One morning I woke up and realized, “Aha, Amy, you’re going through a grieving process for all your hopes and expectations for the year which now feel dead or indefinitely delayed!” Then I put on my coaching hat, grabbed a pen and paper, and started a self-reflection exercise to re-center myself, gain perspective, and get back on track. I will share this simple exercise with you now.
First, I wrote down on my paper that grief is triggered by a sense of loss, disappointment, and distance from those we love. Under the word “loss,” I listed what I feel that I’ve lost. As I started writing down that list, I immediately shifted to self-criticism – why do I feel bad about my cancelled wedding plans when others have it way worse than me, having lost their loved ones and jobs. They are the ones really suffering, not me. I have it great by comparison…my fridge is full, I have wine, I am fine! I shouldn’t feel grief at all. I tell myself I should feel grateful and happy, not sad.
In essence, my self-reflection exercise had become an exercise in self-criticism. I was telling myself I am “wrong” for feeling bad, and for spending any time reflecting on my feelings.

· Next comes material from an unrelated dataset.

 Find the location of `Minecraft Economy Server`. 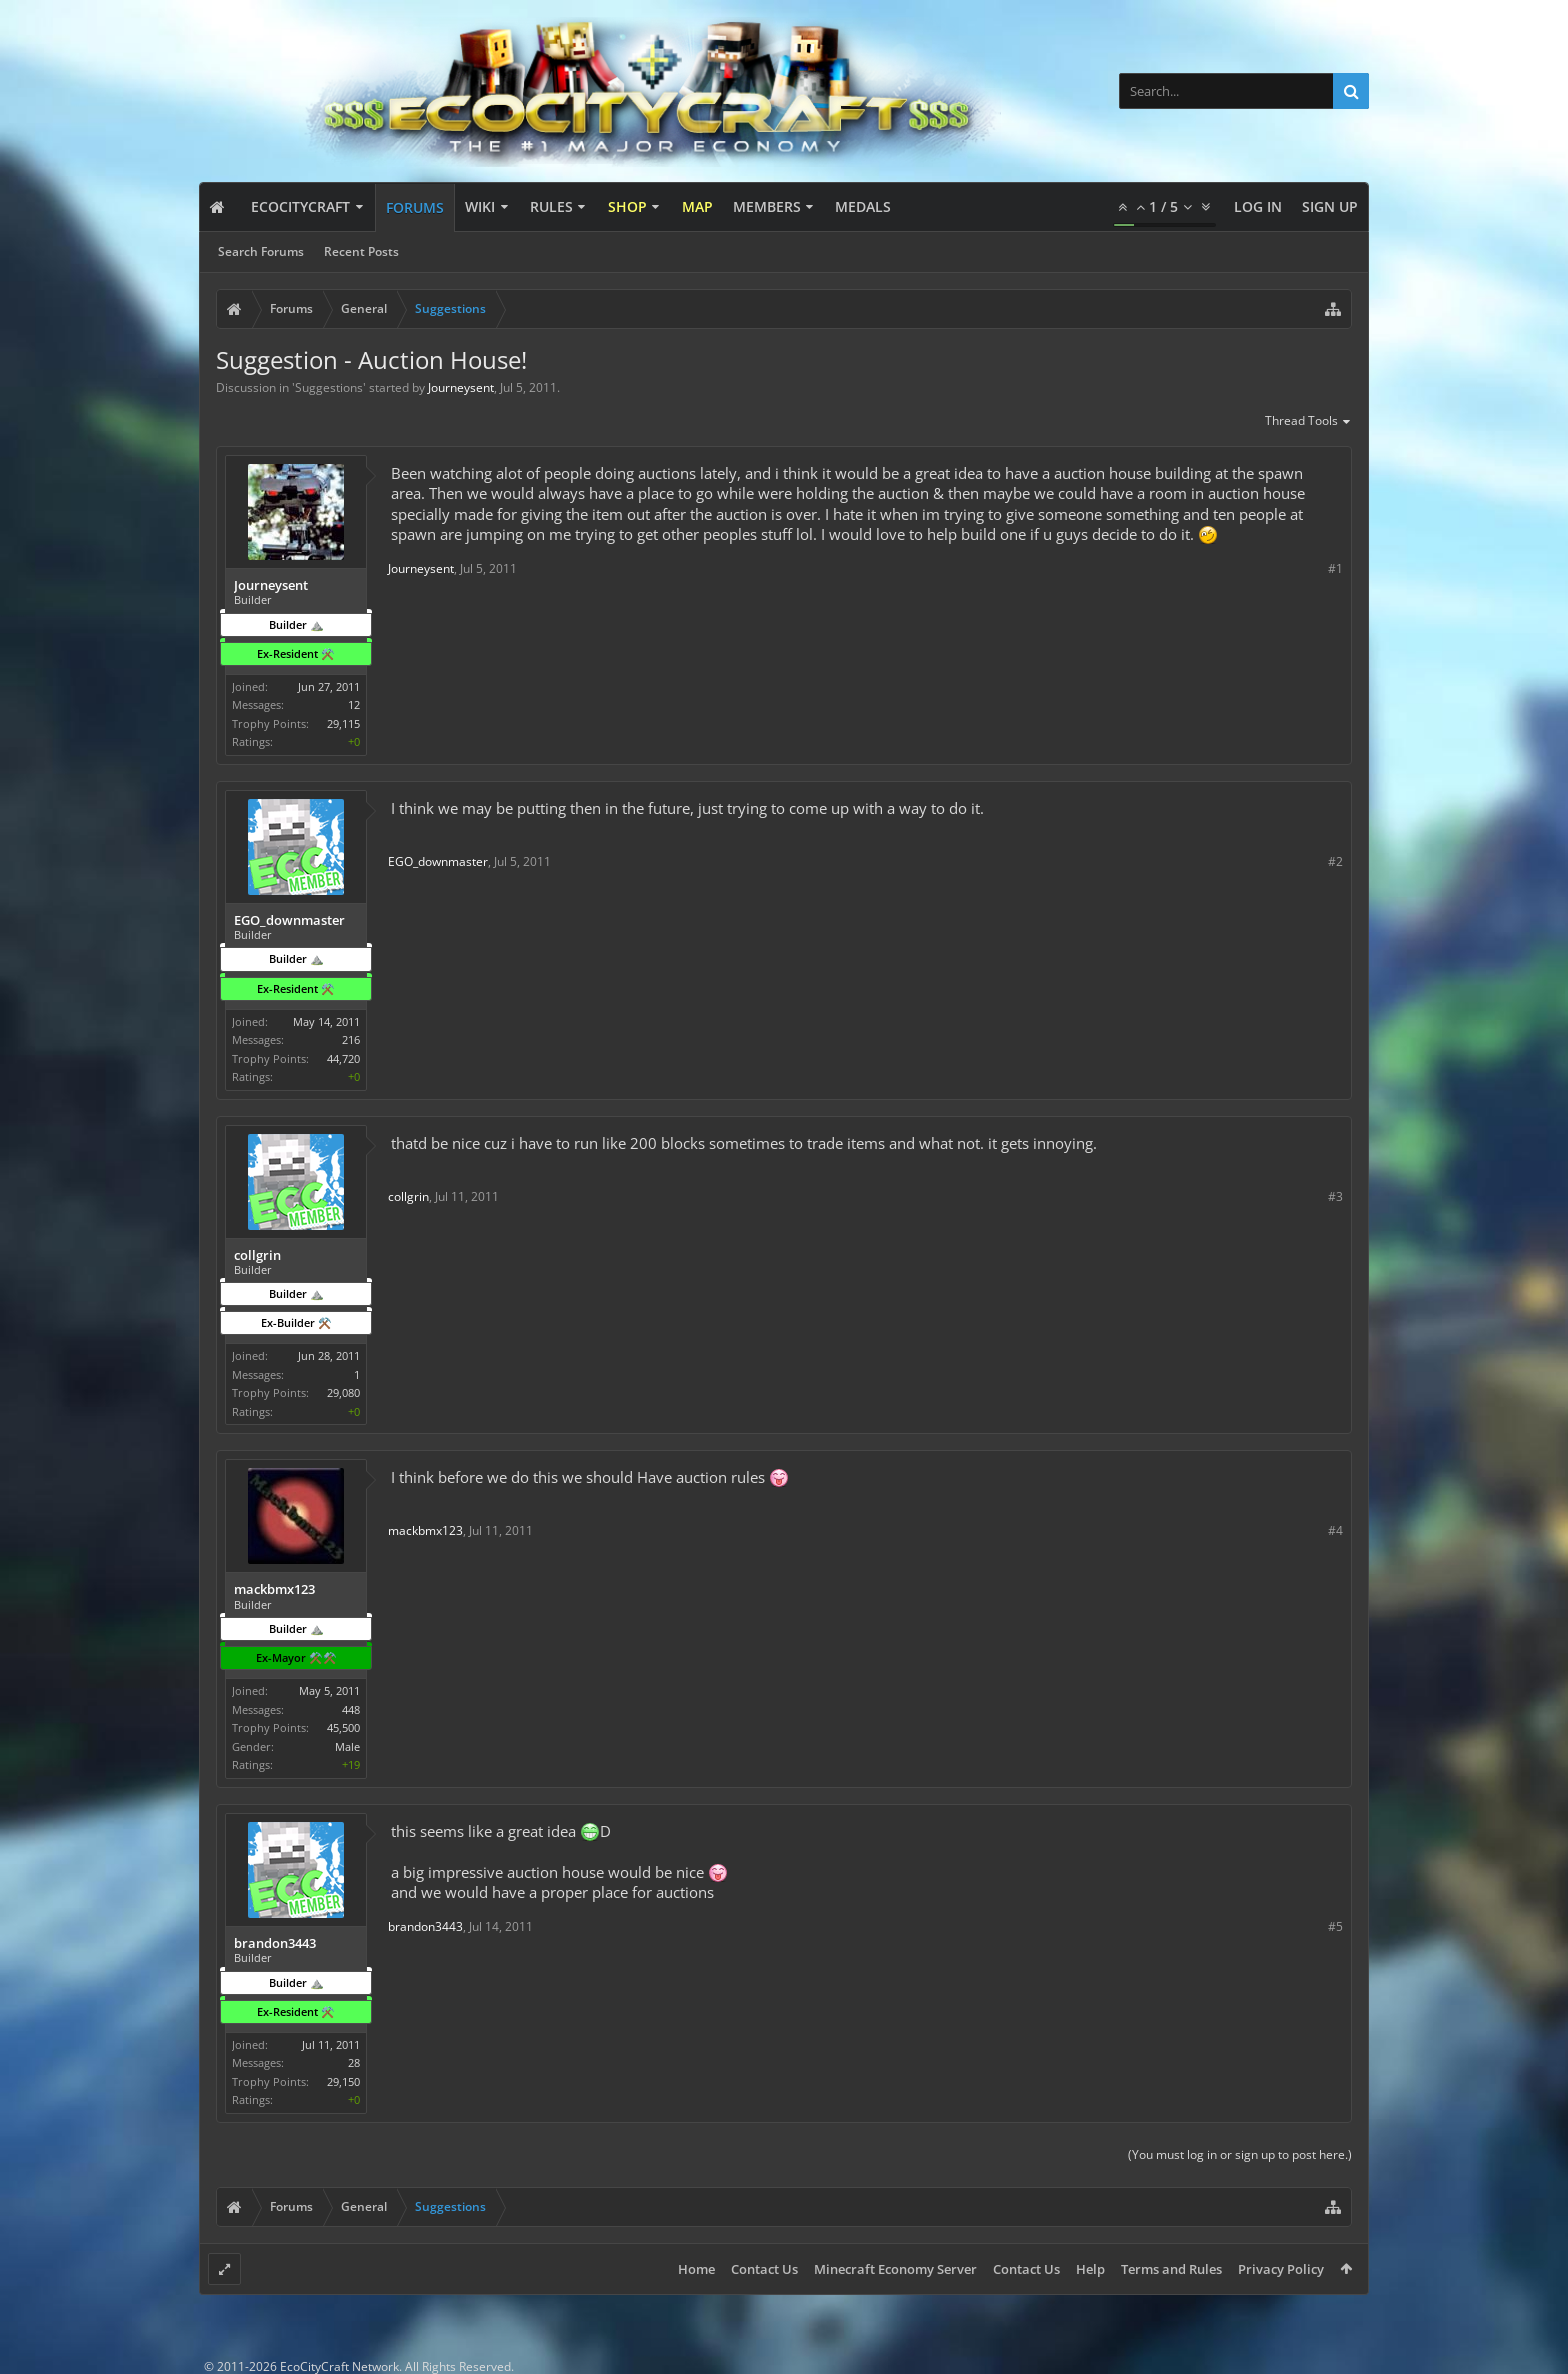 Minecraft Economy Server is located at coordinates (895, 2269).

I was categorizing my feelings as “good” or “bad,” and telling myself that only good feelings are allowed right now.
This process reminded me of many conversations I’ve had with my clients over the years. I’m sitting in front of a very successful corporate executive who is telling me how unhappy he is but who cannot understand the reason for his unhappiness. He goes on to tell me everything he has going for him, and how it makes no sense to feel this way. He becomes self-critical of the feelings he’s experiencing. He asks me, “Why am I not happy and satisfied with my life? What is wrong with me?”

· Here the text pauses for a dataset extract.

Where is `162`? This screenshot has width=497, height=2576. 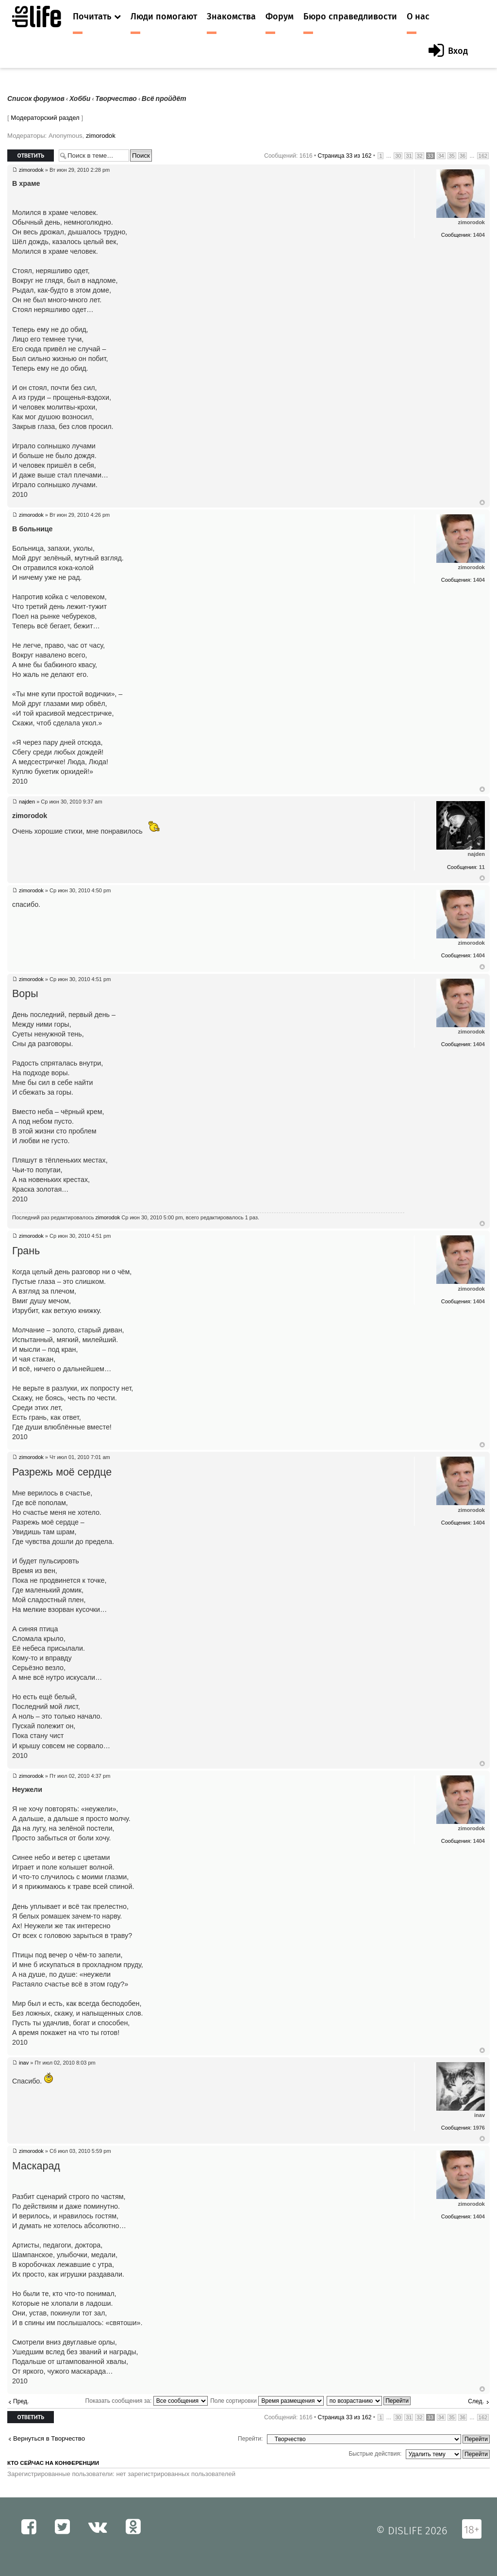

I respond that he should replace self-criticism with curiosity. Rather than telling himself how he should or shouldn’t feel, I advise him to reflect on how he feels and to become curious about why he is having these feelings. I then tell him to practice self-compassion, to do things that make him feel better. I prescribe an exercise I named “30-days of selfishness” where, for 30-days, he allows himself time to reflect on his feelings and to do things that make him feel good, that feed his soul. I call it “30-days of selfishness” because people believe they are being selfish if they prioritize themselves. By calling it this, people are given permission to practice self-compassion. This exercise has yielded tremendous results for my clients over the years. They have come out of their fogs, and unstuck themselves after many months of internal struggle.

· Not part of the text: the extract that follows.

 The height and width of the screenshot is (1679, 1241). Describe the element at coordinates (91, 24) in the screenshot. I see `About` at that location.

Once I recognized that I had veered into self-criticism from self-reflection, I was able to correct my course. I continued by writing under “disappointment” what I feel disappointed about; under “distance,” I listed who I feel distanced from. Then, I took each item on the list and reflected why I felt bad about it. I acknowledged it and I released it. I released my 2020 strategic plan and selected three new focus words this year: self–compassion, peace of mind, and caring. I released my wedding, all the pre-wedding festivities, and all the cancelled events with family and friends. I acknowledged each item of loss, releasing each in turn. Around one hour after completing this exercise, I noticed that my mood improved, and I was feeling a sense of peace that had been missing for weeks.
Reflecting on our feelings without judgment, and allowing ourselves to fully feel the weight of our emotions, can help us to process the emotions. Sometimes when we feel an unpleasant emotion like anxiety coming on, approaching us like a dark wave, we try to stop it by converting it to another emotion like anger, or avoiding it by self-medicating. It is much better to allow ourselves to feel it, to become curious about the emotion and actively explore it. By doing so, negative emotions will pass over us like waves in an ocean, not crash into the seawalls we’ve constructed to block them. Self-reflection means giving ourselves permission to just be as we are, without judgment. It empowers us to say, I am enough, as I am.
Strangely enough, this crazy time we find ourselves in is the perfect time to complete 30-days of selfishness, to focus on self-compassion. Postpone self-criticism; engage in self-relection instead. Do something each day that feeds your soul.